Are the UK’s industrial growth plans underestimating grid connection risk?
A recent survey from Roadnight Taylor has highlighted that some companies are not fully accounting for grid connection delays in their growth

In Brief
- A survey of 200 director-level industrial decision-makers has identified a sizable gap between expected grid connection timescales and the experience of companies that have already encountered delays.
- Among respondents that had experienced connection delays, 60% reported a direct business impact and 34% said the delays had stopped company growth altogether.
- Projects were being delayed for 33% of respondents, while 32% reported increased costs and 25% said connection difficulties were obstructing energy transition plans.
In Review
Companies may be planning for growth without fully accounting for the time, cost and uncertainty involved in securing additional electrical capacity.
That’s according to new research commissioned by grid consultancy Roadnight Taylor, which surveyed 200 senior industrial decision-makers across Great Britain. Of the respondents that had experienced connection delays, 60% said their businesses had been directly affected, while 34% said growth had stopped altogether.
The survey also found that grid difficulties were delaying projects for 33% of businesses, increasing costs for 32% and obstructing energy transition plans for 25%.
That’s a cause for concern for the UK Government, as connection issues are having a real impact on investment in the economy – and that could mean it struggles for growth, with GDP having grown by just 0.1% in May 2026.
These issues aren’t anything new, with many warning all the way back in 2023 that grid connection delays could impact the UK’s net zero goals. But the latest research does show that some are still underestimating the exact scale of the problem.
According to the research, some 28% of directors who had encountered grid difficulties viewed connection timescales as a significant barrier, compared with only 8% of those without direct experience.Some respondents expected a connection to take 3.2 years on average, while the Roadnight Taylor considers a timescale closer to eight years more realistic for some major projects.
There is reform under way. Ofgem’s approved transmission connections package introduced ‘ready’ and ‘needed’ criteria intended to move viable projects ahead of speculative or less-developed schemes. NESO has subsequently reordered a pipeline that had grown beyond 700 GW, although it describes this as the first stage of a longer process.
Large industrial demand connections have their own unresolved challenges. Ofgem says the demand queue is growing, contains projects that may not be viable and currently lacks a mechanism for prioritising strategically important demand. Its June 2026 update outlined further work on high-voltage self-build options and connection arrangements that could allow more demand to connect while protecting system operation.
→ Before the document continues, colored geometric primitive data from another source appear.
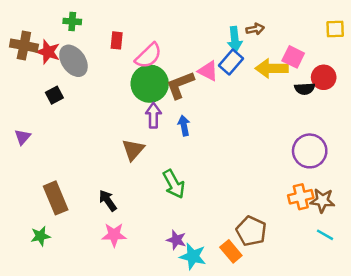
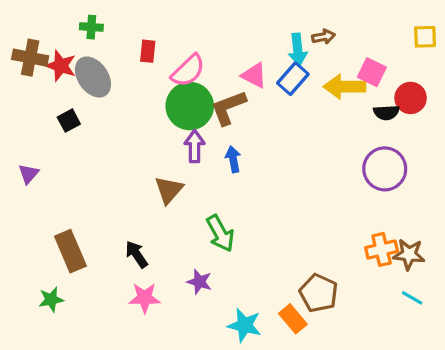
pink triangle: (208, 71) -> (254, 75), moved
purple circle: (310, 151) -> (385, 169), moved
purple star: (176, 240) -> (199, 282), moved

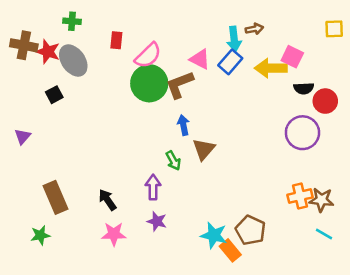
red circle: (411, 98) -> (325, 101), moved
purple arrow: (195, 146) -> (153, 187), moved
brown triangle: (169, 190) -> (204, 149), moved
green arrow: (220, 233) -> (173, 161), moved, size x0.7
cyan star: (245, 325) -> (214, 235), moved

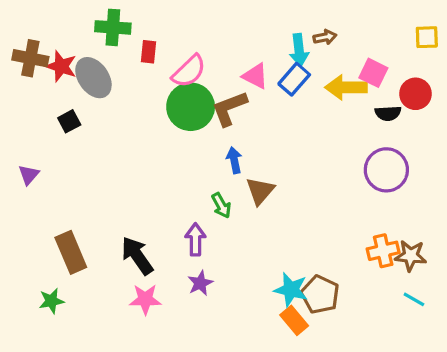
green cross: (72, 21) -> (113, 27), moved, size x1.5
red circle: (325, 101) -> (415, 94), moved
black arrow: (107, 200) -> (137, 256), size x1.4
purple star: (157, 221) -> (200, 283), turned 30
cyan star: (214, 235) -> (291, 290), moved

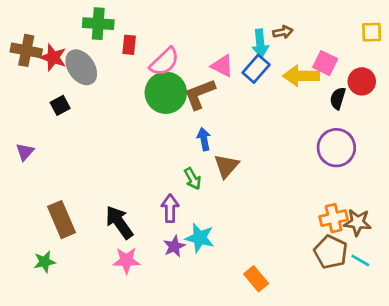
black semicircle: (388, 113) -> (338, 98), turned 110
cyan star: (291, 290) -> (200, 238), moved
brown pentagon: (320, 294) -> (331, 252), moved

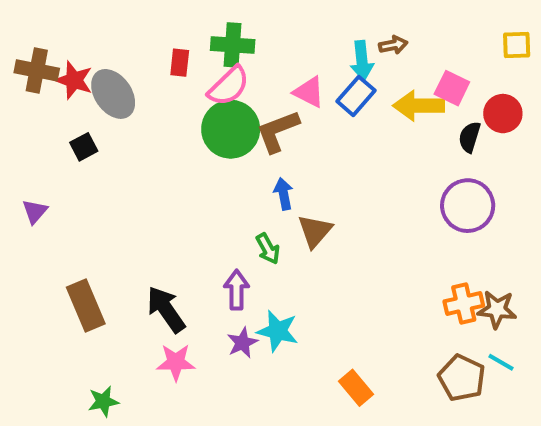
green cross: (98, 24) -> (233, 45), moved
brown pentagon: (331, 252) -> (462, 378), moved
green star: (45, 262) -> (103, 401), moved

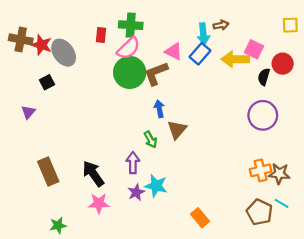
purple triangle: (35, 211) -> (28, 112), moved

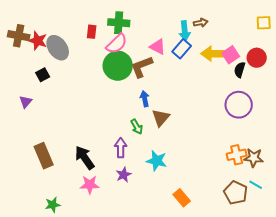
pink square: (254, 49) -> (231, 55), moved, turned 30
cyan star: (156, 186) -> (157, 161), moved

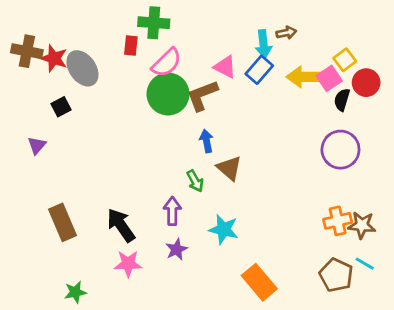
green cross: (119, 23) -> (154, 23), moved
yellow square: (264, 23) -> (345, 60), moved, turned -35
brown triangle: (161, 118) -> (229, 168), turned -30
orange rectangle: (182, 198) -> (259, 282), size x1.4

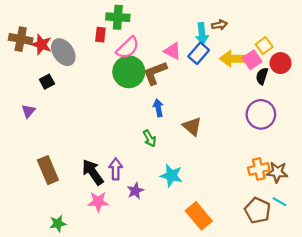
brown triangle: (229, 168) -> (192, 126), moved
purple arrow: (172, 211) -> (116, 169), moved

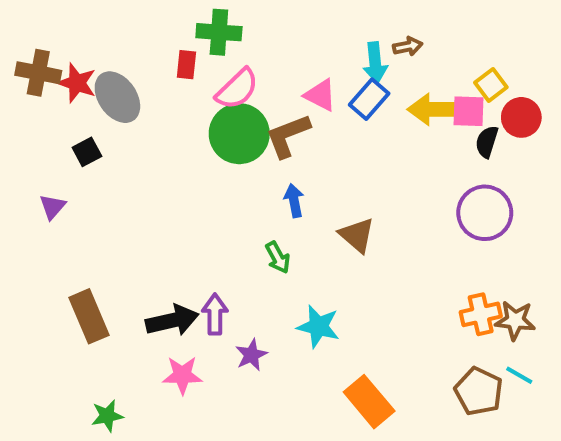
pink square: (252, 60) -> (469, 111), turned 36
black arrow: (93, 172) -> (172, 320), turned 112

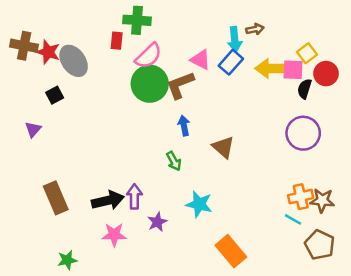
cyan line: (519, 375) -> (293, 219), moved
brown pentagon: (479, 391) -> (320, 245), moved

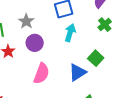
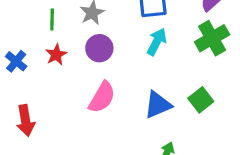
green cross: (105, 25) -> (212, 38), size x1.5
green square: (96, 58) -> (201, 100), moved

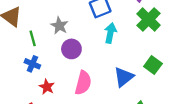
red star: (56, 55) -> (47, 87), moved
blue cross: (16, 61) -> (32, 64), moved

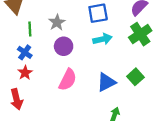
cyan arrow: (110, 33) -> (102, 39), turned 54
red star: (47, 87) -> (25, 73), moved

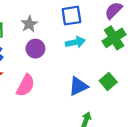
pink semicircle: (68, 80) -> (26, 85), moved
Consultations and regulatory development are continuing.
That makes the survey’s finding that 74% of respondents expect connections reform to benefit their organisations understandable, but it does not remove the immediate delivery risk.
“The earlier organisations engage with this reality, the better placed they will be,” said Hugh Taylor, Chief Executive of Roadnight Taylor, and that’s a lesson that has been parroted before.
Early engagement needs to mean more than submitting an application sooner. It means treating electrical capacity as a strategic project input, testing the assumptions behind the requested load and maintaining a credible plan for design, procurement, commissioning and operation if the preferred connection is delayed or constrained.